For each of the noun-type conditions, the percentage of questions to which readers responded “yes” (indicating they had considered the second-clause subject as an anaphor) was calculated. Whereas 90% of the pronouns were used as anaphors, less than 12% of the other noun types were used this way (category nouns = 11%, instance nouns = 10%, new names = 6%). A repeated-measures analysis of variance (ANOVA) indicated a significant condition effect for the percentage used as anaphors, F(3, 462) = 1611.95, p < .0001. This pattern of data confirms the expectation that pronouns would almost always be viewed as anaphors because of their prototypicality and lack of unnecessary specificity. The data also coincide with our prediction that increasingly more specific nouns are less likely to be resolved as anaphors.

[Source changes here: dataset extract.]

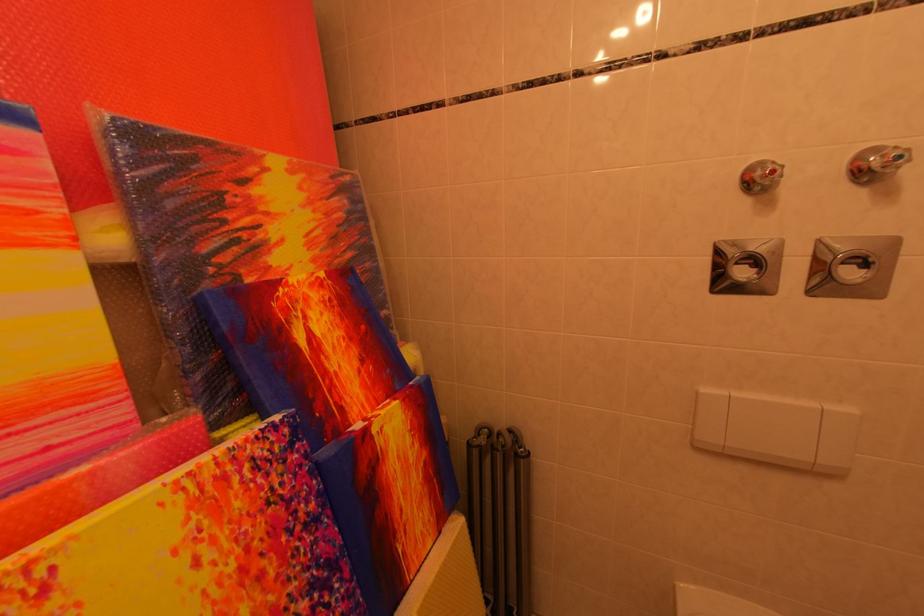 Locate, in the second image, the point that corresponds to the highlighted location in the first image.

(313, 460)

A post-hoc Tukey comparison showed that the mean for pronouns was significantly greater than all other means, and the mean for new names was significantly smaller than all other means, p < .05, but the category-noun and instance-noun means did not differ significantly from one another.

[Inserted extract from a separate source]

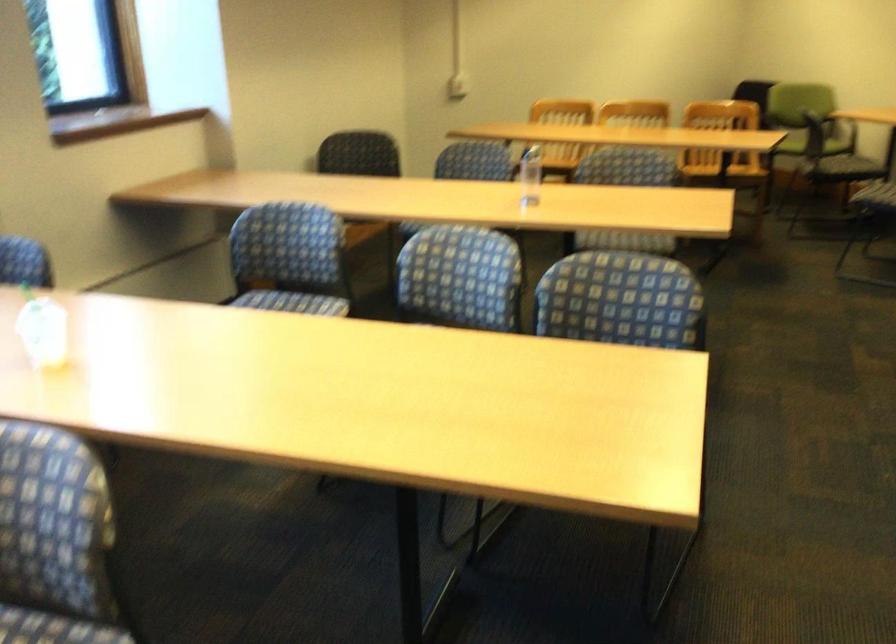 Find where to sit the green chair sitting surface. Please return your answer as a coordinate pair (x, y).

(289, 259)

As in the other experiments reported here, we analyzed the reading times for the predicate of each sentence’s second clause. The means for the predicates were 1, 149 ms (SE = 26 ms) for pronoun, 1, 323 ms (SE = 33 ms) for category noun, 1, 419 ms (SE = 32 ms) for instance noun, and 1, 179 ms (SE = 26 ms) for new name. Repeated-measures ANOVAs showed a significant main effect for condition, F1(3, 462) = 33.08, p < .0001, F2(3, 207) = 36.25, p < .0001, min F′(3, 591) = 17.30, p < .05. Post-hoc Tukey tests showed that, as predicted, predicate reading times were significantly faster following a pronoun or a new name than following a category noun or an instance noun, with p < .0001 for both subject and item analyses. The reading times following pronouns did not significantly differ from those following new names, but the reading times following category nouns did differ from those following instance nouns, p < .002.
Using the predicate-clause reading times, we examined whether activating subject information and resolving the potential anaphor jointly affected the speed at which clauses were read. As in Experiment 1, the high information content of instance nouns was expected to slow down reading times for instance-noun clauses relative to other types of clauses. Now, consider the additional effect of trying to resolve the second-clause subject as an anaphor. Recall that we believed this resolution would proceed quickly in cases where the subject was clearly old (a pronoun) or clearly new (a new name), but that resolution would take longer in cases where it was unclear whether the subject was an anaphor or a new subject (as is the case with “middle-ground” category nouns and instance nouns). Hence, we expected the task of anaphoric resolution to cause faster reading times in the pronoun and new-name conditions and slower reading times in the category-noun and instance-noun conditions. When the expected information-activation effect is combined with the expected anaphoric-resolution effect, the outcome is a graph that looks remarkably like our data for Experiment 2. This pattern of results looks more like the expected pattern for information activation and anaphor resolution alone than like the pattern for all three processes summed (which is discussed in Experiment 3). The pattern suggests that, although the second-clause subjects were resolved in this experiment, new structures for nonanaphors were not typically built.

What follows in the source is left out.